How Liver Cysts Are Discovered
Liver cysts are frequently discovered by chance when a person undergoes imaging for an unrelated health concern. Since the majority of these cysts do not produce noticeable signs, they are often referred to as incidental findings. Common imaging methods that reveal these cysts include ultrasound, computed tomography (CT) scans, and magnetic resonance imaging (MRI).
When a cyst does cause symptoms, it is usually because it has grown large enough to press on nearby organs or structures. These symptoms are typically non-specific, such as abdominal fullness, bloating, or pain in the upper right part of the abdomen.
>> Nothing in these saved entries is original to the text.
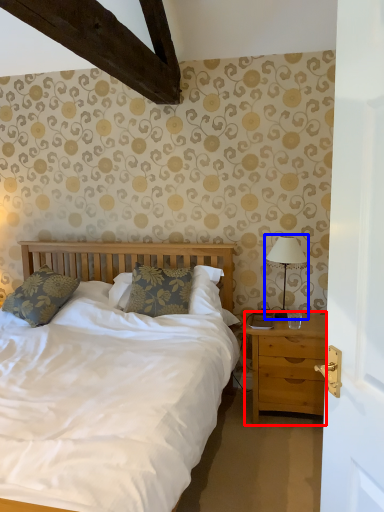 Question: Which object appears closest to the camera in this image, nightstand (highlighted by a red box) or bedside lamp (highlighted by a blue box)?

Choices:
 (A) nightstand
 (B) bedside lamp

Answer: (A) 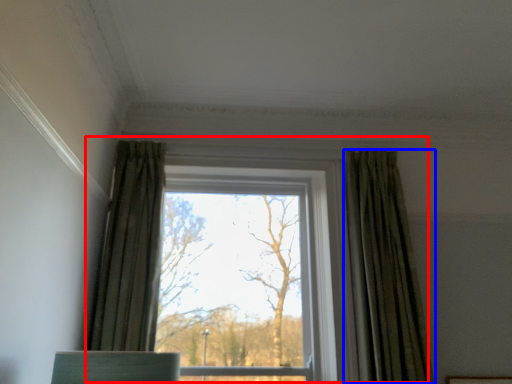 Question: Which object is closer to the camera taking this photo, window (highlighted by a red box) or curtain (highlighted by a blue box)?

Choices:
 (A) window
 (B) curtain

Answer: (B) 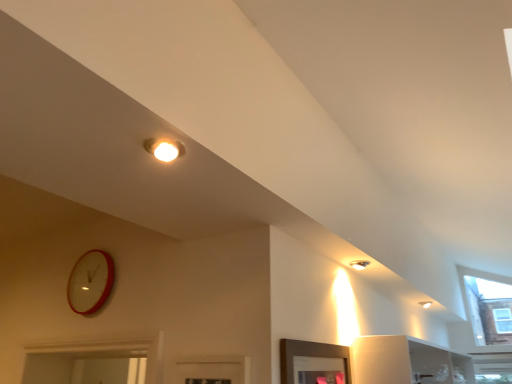 Image resolution: width=512 pixels, height=384 pixels. What do you see at coordinates (90, 282) in the screenshot?
I see `matte red clock at upper left` at bounding box center [90, 282].

Identify the location of matte red clock at upper left. point(90,282).

Locate an element on the screen. The image size is (512, 384). matte red clock at upper left is located at coordinates (90, 282). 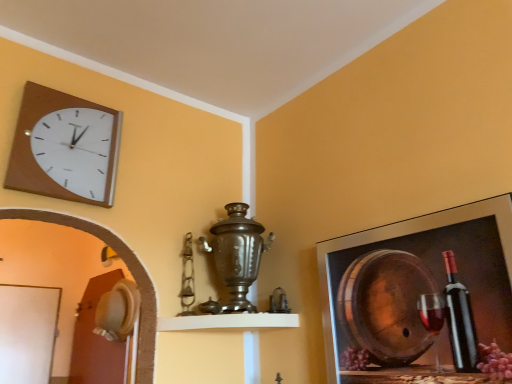 Question: Can you confirm if metallic frame at upper right is smaller than white matte shelf at center?

Choices:
 (A) yes
 (B) no

Answer: (B)

Question: Is metallic frame at upper right to the right of white matte shelf at center from the viewer's perspective?

Choices:
 (A) no
 (B) yes

Answer: (B)

Question: From the image's perspective, does metallic frame at upper right appear higher than white matte shelf at center?

Choices:
 (A) no
 (B) yes

Answer: (B)

Question: Are metallic frame at upper right and white matte shelf at center beside each other?

Choices:
 (A) yes
 (B) no

Answer: (B)

Question: Does metallic frame at upper right have a larger size compared to white matte shelf at center?

Choices:
 (A) yes
 (B) no

Answer: (A)

Question: From a real-world perspective, is metallic frame at upper right beneath white matte shelf at center?

Choices:
 (A) yes
 (B) no

Answer: (B)

Question: Considering the relative sizes of matte brown clock at upper left and white matte shelf at center in the image provided, is matte brown clock at upper left smaller than white matte shelf at center?

Choices:
 (A) no
 (B) yes

Answer: (B)

Question: Can you confirm if matte brown clock at upper left is taller than white matte shelf at center?

Choices:
 (A) yes
 (B) no

Answer: (A)

Question: Is the position of matte brown clock at upper left less distant than that of white matte shelf at center?

Choices:
 (A) yes
 (B) no

Answer: (A)

Question: Can you confirm if matte brown clock at upper left is positioned to the right of white matte shelf at center?

Choices:
 (A) yes
 (B) no

Answer: (B)

Question: Could you tell me if matte brown clock at upper left is facing white matte shelf at center?

Choices:
 (A) no
 (B) yes

Answer: (A)

Question: Is matte brown clock at upper left looking in the opposite direction of white matte shelf at center?

Choices:
 (A) yes
 (B) no

Answer: (B)

Question: Can you confirm if metallic frame at upper right is bigger than matte brown clock at upper left?

Choices:
 (A) no
 (B) yes

Answer: (B) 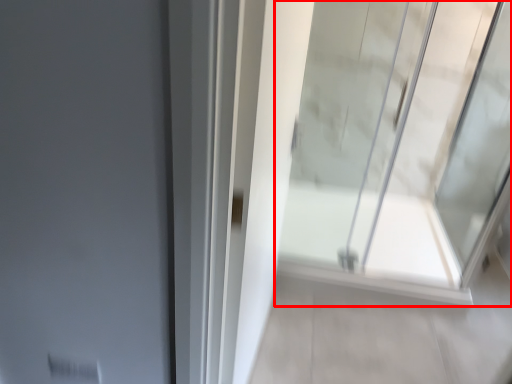 Question: From the image's perspective, where is window (annotated by the red box) located in relation to path in the image?

Choices:
 (A) below
 (B) above

Answer: (B) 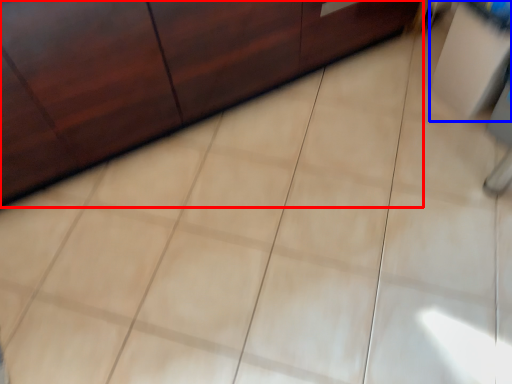 Question: Which object is closer to the camera taking this photo, furniture (highlighted by a red box) or vanity (highlighted by a blue box)?

Choices:
 (A) furniture
 (B) vanity

Answer: (A)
A doctor may then specifically order one of these imaging tests to investigate the cause of the patient’s discomfort.
The Typical Appearance of a Simple Cyst
A simple liver cyst has a distinctive appearance on imaging, which allows medical professionals to classify it as benign without needing further intervention. On an ultrasound, a simple cyst appears as a perfectly round or oval structure with smooth, sharply defined borders. The internal contents are uniformly dark, described as “anechoic,” indicating the structure is filled with clear fluid and contains no solid material.
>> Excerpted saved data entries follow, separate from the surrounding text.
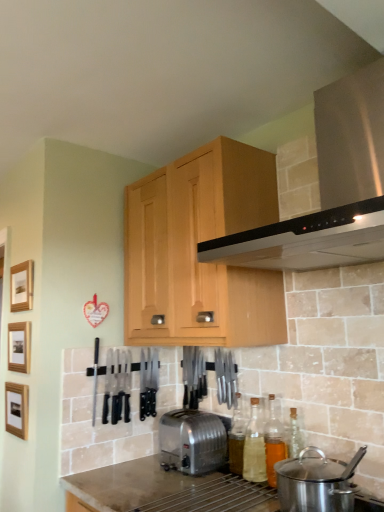 Image resolution: width=384 pixels, height=512 pixels. What do you see at coordinates (192, 441) in the screenshot? I see `satin silver toaster at center` at bounding box center [192, 441].

How much space does wooden picture frame at left, acting as the 1th picture frame starting from the top, occupy horizontally?

The width of wooden picture frame at left, acting as the 1th picture frame starting from the top, is 2.42 centimeters.

This screenshot has height=512, width=384. Describe the element at coordinates (273, 442) in the screenshot. I see `translucent glass bottle at center, the 1th bottle when ordered from right to left` at that location.

What do you see at coordinates (19, 346) in the screenshot? The height and width of the screenshot is (512, 384). I see `wooden picture frame at left, acting as the 2th picture frame starting from the top` at bounding box center [19, 346].

Where is `wooden picture frame at left, acting as the 2th picture frame starting from the top`? The image size is (384, 512). wooden picture frame at left, acting as the 2th picture frame starting from the top is located at coordinates (19, 346).

You are a GUI agent. You are given a task and a screenshot of the screen. Output one action in this format:
    pyautogui.click(x=<x>, y=<y>)
    Task: Click on the clear glass bottle at lower right, acting as the second bottle starting from the right
    
    Given the screenshot: What is the action you would take?
    pyautogui.click(x=254, y=446)

Describe the element at coordinates (17, 409) in the screenshot. I see `wooden picture frame at left, arranged as the third picture frame when viewed from the top` at that location.

Find the location of a particular element. The width and height of the screenshot is (384, 512). satin silver toaster at center is located at coordinates (192, 441).

Considering the positions of objects satin silver toaster at center and translucent glass bottle at center, the 1th bottle when ordered from right to left, in the image provided, who is more to the right, satin silver toaster at center or translucent glass bottle at center, the 1th bottle when ordered from right to left,?

Positioned to the right is translucent glass bottle at center, the 1th bottle when ordered from right to left.

Find the location of a particular element. toaster below the translucent glass bottle at center, acting as the third bottle starting from the left (from the image's perspective) is located at coordinates (192, 441).

Is satin silver toaster at center oriented towards translucent glass bottle at center, acting as the third bottle starting from the left?

No.

Is satin silver toaster at center inside the boundaries of translucent glass bottle at center, acting as the third bottle starting from the left, or outside?

satin silver toaster at center is not enclosed by translucent glass bottle at center, acting as the third bottle starting from the left.

From the image's perspective, is wooden picture frame at left, arranged as the third picture frame when viewed from the top, located above or below translucent glass bottle at center, acting as the third bottle starting from the left?

wooden picture frame at left, arranged as the third picture frame when viewed from the top, is situated higher than translucent glass bottle at center, acting as the third bottle starting from the left, in the image.

In the scene shown: How far apart are wooden picture frame at left, the 1th picture frame ordered from the bottom, and translucent glass bottle at center, acting as the third bottle starting from the left?

They are 1.06 meters apart.

Can you confirm if wooden picture frame at left, arranged as the third picture frame when viewed from the top, is thinner than translucent glass bottle at center, acting as the third bottle starting from the left?

Yes.

Is wooden picture frame at left, acting as the 1th picture frame starting from the top, wider or thinner than light wood cabinet at upper center?

In the image, wooden picture frame at left, acting as the 1th picture frame starting from the top, appears to be more narrow than light wood cabinet at upper center.

This screenshot has height=512, width=384. I want to click on the 1st picture frame below when counting from the light wood cabinet at upper center (from the image's perspective), so click(x=22, y=286).

Considering the relative positions of wooden picture frame at left, acting as the 1th picture frame starting from the top, and light wood cabinet at upper center in the image provided, is wooden picture frame at left, acting as the 1th picture frame starting from the top, to the left of light wood cabinet at upper center from the viewer's perspective?

Yes.

Which is closer to the camera, (24, 279) or (236, 214)?

Positioned in front is point (236, 214).

Is point (233, 415) in front of point (267, 447)?

No.

Is translucent glass bottle at center, the 1th bottle when ordered from right to left, located within translucent glass bottle at center, which is the third bottle from right to left?

No, translucent glass bottle at center, the 1th bottle when ordered from right to left, is not inside translucent glass bottle at center, which is the third bottle from right to left.

Does translucent glass bottle at center, which is the third bottle from right to left, have a larger size compared to translucent glass bottle at center, acting as the third bottle starting from the left?

Incorrect, translucent glass bottle at center, which is the third bottle from right to left, is not larger than translucent glass bottle at center, acting as the third bottle starting from the left.

Based on their sizes in the image, would you say wooden picture frame at left, the 3th picture frame ordered from the bottom, is bigger or smaller than stainless steel range hood at upper center?

wooden picture frame at left, the 3th picture frame ordered from the bottom, is smaller than stainless steel range hood at upper center.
The wall surrounding the cyst is characteristically very thin or even imperceptible, and there should be no internal divisions, known as septations. “Posterior acoustic enhancement” is a classic ultrasound sign, where sound waves pass straight through the fluid, making the tissue behind the cyst appear brighter. On a CT scan, a simple cyst shows a uniformly low density, similar to water, and it does not absorb or “enhance” after intravenous contrast dye is administered. This consistent appearance confirms the diagnosis of a simple, benign cyst.
Understanding Complex and Atypical Liver Cysts
Not all cysts exhibit the uniform appearance of a simple cyst; those that deviate are categorized as complex or atypical. Complex cysts display features suggesting the fluid is not just clear water, or that the wall structure has been altered, which warrants closer examination. Key features include having irregular or thick walls.
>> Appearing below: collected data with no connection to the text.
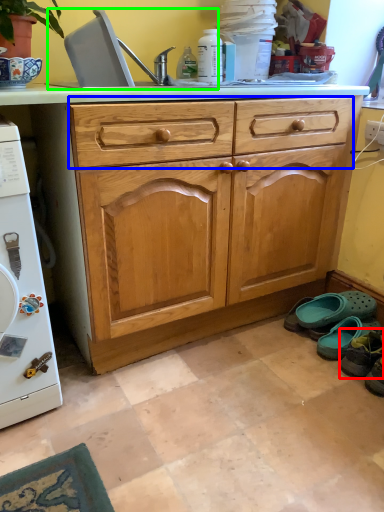 Question: Considering the real-world distances, which object is closest to footwear (highlighted by a red box)? drawer (highlighted by a blue box) or sink (highlighted by a green box).

Choices:
 (A) drawer
 (B) sink

Answer: (A) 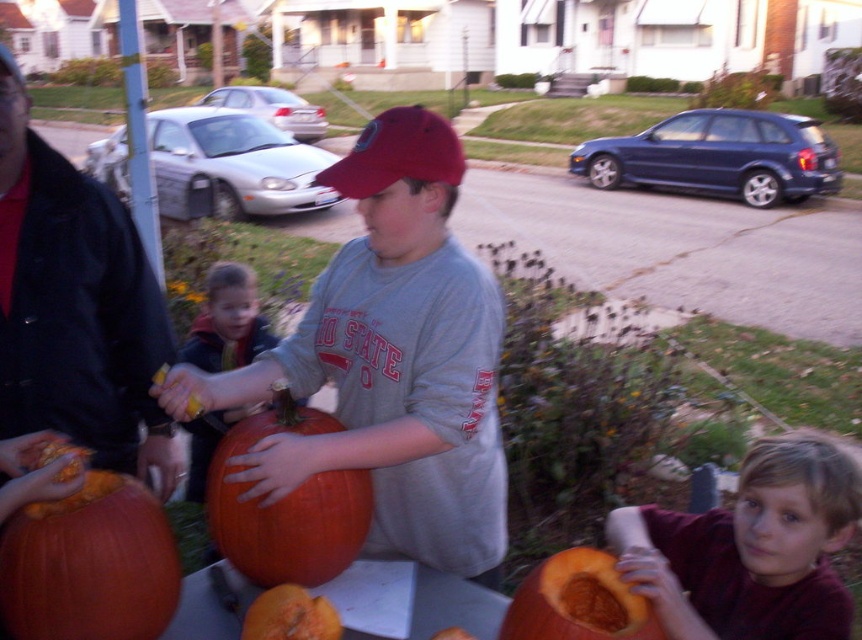 Between brushed metal pumpkin at lower left and orange matte pumpkin at lower center, which one is positioned higher?

Positioned higher is brushed metal pumpkin at lower left.

Is point (11, 403) behind point (308, 627)?

Yes, point (11, 403) is behind point (308, 627).

Which is in front, point (85, 216) or point (250, 632)?

Point (250, 632)

Find the location of a particular element. The image size is (862, 640). brushed metal pumpkin at lower left is located at coordinates (75, 305).

Can you confirm if orange matte pumpkin at center is taller than orange matte pumpkin at lower right?

Indeed, orange matte pumpkin at center has a greater height compared to orange matte pumpkin at lower right.

Between point (350, 488) and point (507, 627), which one is positioned behind?

Positioned behind is point (350, 488).

The height and width of the screenshot is (640, 862). I want to click on orange matte pumpkin at center, so click(x=286, y=506).

Between matte gray shirt at center and brushed metal pumpkin at lower left, which one has more height?

brushed metal pumpkin at lower left

Is matte gray shirt at center to the left of brushed metal pumpkin at lower left from the viewer's perspective?

Incorrect, matte gray shirt at center is not on the left side of brushed metal pumpkin at lower left.

You are a GUI agent. You are given a task and a screenshot of the screen. Output one action in this format:
    pyautogui.click(x=<x>, y=<y>)
    Task: Click on the matte gray shirt at center
    The width and height of the screenshot is (862, 640).
    Given the screenshot: What is the action you would take?
    pyautogui.click(x=390, y=360)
The presence of internal debris, thick septations, or solid components inside the cyst indicates a complex nature. This atypical appearance can be caused by conditions such as a hemorrhagic cyst (where bleeding has occurred), an infected cyst, or a parasitic infection. Imaging features like mural nodules (small growths on the inner wall) or calcifications also signal complexity. These visual differences prompt medical providers to use advanced imaging like MRI to better characterize the contents and rule out concerning diagnoses, such as cystic tumors.
Management and Monitoring
The management strategy for a liver cyst depends heavily on its appearance on imaging and whether it is causing symptoms. For simple, asymptomatic cysts, the recommended approach is typically no treatment. Physicians may suggest a follow-up ultrasound within six to twelve months to confirm the cyst remains stable. If it is unchanged, further monitoring may not be necessary.
If a cyst is large, causing uncomfortable symptoms, or has complex features that raise suspicion, intervention may be considered. Treatment options range from percutaneous aspiration (where a needle is guided by imaging to drain the fluid) to surgical procedures. Surgical options often involve “deroofing,” which means removing a portion of the cyst wall to prevent fluid from reaccumulating. Consulting with a specialist is recommended when a complex cyst is identified or a simple cyst becomes problematic.